The panel then connected the dots between health and finances with the idea that we can’t be healthy financially if we aren’t well and we need to take a look a better look at communities that don’t have resources like hospitals or that have food deserts. Things that aren’t so obvious, like recovering from natural disasters are drastically different depending on the income level of the neighborhoods.
Self-Confidence Leads to Self-Reliance
Judy Hoberman sees herself as more than a motivational speaker she is a storyteller, helping people make connections through vivid narratives. “Women are the worst critics of themselves,” she told the audience and talked about the power of “rewinding the negative tape” that you may have played in your head.
Financial literacy is important as well as she pointed out a poor relationship between women and money can lead to a lack of confidence and ability to move forward. And men are important too, she emphasized, reflecting a running theme throughout the conference. “I don’t ever leave men out ever,” she remarked. “You have to find the ones that champion women.”
“We have a responsibility to help each other on another level,” added Carie. “Those of us who are privileged, we have an obligation to address the systemic issues.,” She acknowledged that larger problems can be overwhelming so stretching outside of your sphere to connect with others who share your views can help along with working on the edges of a larger problem and getting involved with nonprofits in your community.
One of Carie’s goals is to expand access to child care assistance funds for disadvantaged women. She asked members of our audience to reach out to the subsidized child care in their state and ask that allocated funds be increased.

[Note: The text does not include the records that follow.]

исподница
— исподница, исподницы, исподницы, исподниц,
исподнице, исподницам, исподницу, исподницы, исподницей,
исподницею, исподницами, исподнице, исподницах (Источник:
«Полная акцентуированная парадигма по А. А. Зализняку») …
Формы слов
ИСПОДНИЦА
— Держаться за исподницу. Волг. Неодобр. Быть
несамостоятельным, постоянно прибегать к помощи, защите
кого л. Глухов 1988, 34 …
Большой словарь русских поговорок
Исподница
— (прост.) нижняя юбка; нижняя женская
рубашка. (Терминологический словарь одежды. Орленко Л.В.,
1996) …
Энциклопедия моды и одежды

Kaethe meanwhile is engaging on a nationwide search for a woman to become Director at her organization as they recently finished a strategic plan relating sexual harm to systems of inequality, as sexual exploitation and abuse lands disproportionately on women, people of color and immigrants.
In the coming months, Karen wants to increase her influence on the corporate level by serving on boards. Through her work with the American Heart Association she has been able to see the link between stress and heart disease. Women who do not have adequate housing and who are trying to make ends meet with limited resources and who don’t have access to healthy food undoubtedly face greater stress. Judy through her foundation, aims to donate a portion of the sales of her book “Walking on the Glass Floor” to charities, hopefully reaching a minimum of a quarter of a million dollars.
By increasing growing NAWRB’s staff next year, Desiree hopes to grow NAWRB’s WHER report, leveraging platforms and becoming the go-to experts in the communities they are involved in.
This intimate discussion with experts in these sometimes sensitive topics proved that while larger issues like poverty, sexual abuse and exploitation can seem overwhelmingly large, by focusing on the organizations on the ground and individuals in need of help and even through strengthening our own self-confidence as women, we can make a difference.